Sunday, January 24, 2010

A Prayer Request

Paralyzed with fear. I don't know a better way of putting it. My daughter, in a few short days, is having heart surgery and I am terrified. I'm going through the motions of each day, of course, doing the things I need to do for the normal routine: working, taking care of Lilly, interacting normally with friends and aquaintances, but inside I am freaking out. Lilly is having a hole in her heart repaired this Thursday. It's not open heart surgery, but a catheterization surgery which will permanently implant a device that will shut the hole forever. As far as heart stuff goes, it's not a huge deal, but as far as children go, it is surgery, and it is a 3 year old's little heart, and Lilly is my only daughter, the best thing about each and every one of my days. It is so hard to think about Jon and I giving her over to the surgeons in a few days, entrusting our precious little angel to their impersonal hands. They don't know her, they don't love her, and in some ways she is just another surgery, just another kid to heal and a surgery to check of their list and just another patient to teach the residents about. To us, to me and to Jon, she is our everything. I hope they realize that, that in every way that counts, our world did not begin until she was born, our lives did not have purpose, our own hearts did not understand what love was until she instilled that feeling upon us.


I know I sound dramatic but you have to understand: my daughter is having surgery. There are so many moments that we, as her parents, might put her in a situation that has risks. We drive with her every day knowing that we might get in a car accident. We fly with her regularly knowing that the plane may go down. But we are beside her, we know the risks and could carefully protect her if at all possible. On Thursday, we turn her over to doctors who I'm praying had a good night's sleep the night before and who I'm hoping did not just get in a fight with his wife. I'm relying on nurses who make the right decisions every day but on this day in particular I'm begging the Lord that they are particularly "on."

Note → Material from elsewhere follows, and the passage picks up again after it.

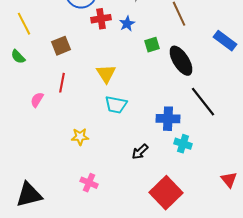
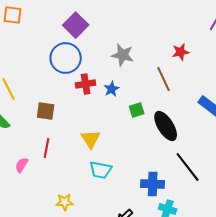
brown square: (61, 46) -> (46, 111), turned 30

I'm a little wishy washy about prayer requests in general. Whenever I hear someone ask for a prayer request, I of course oblige but feel a little odd about it. Like they feel a little forced at times. Not that I don't regularly pray; prayer has been a big deal to me ever since I've understood how much God is important to me. So many times, I've asked God for help, prayed for Him to show me the way, thanked Him for the blessings He's given to me. But this time it's different, it's bigger.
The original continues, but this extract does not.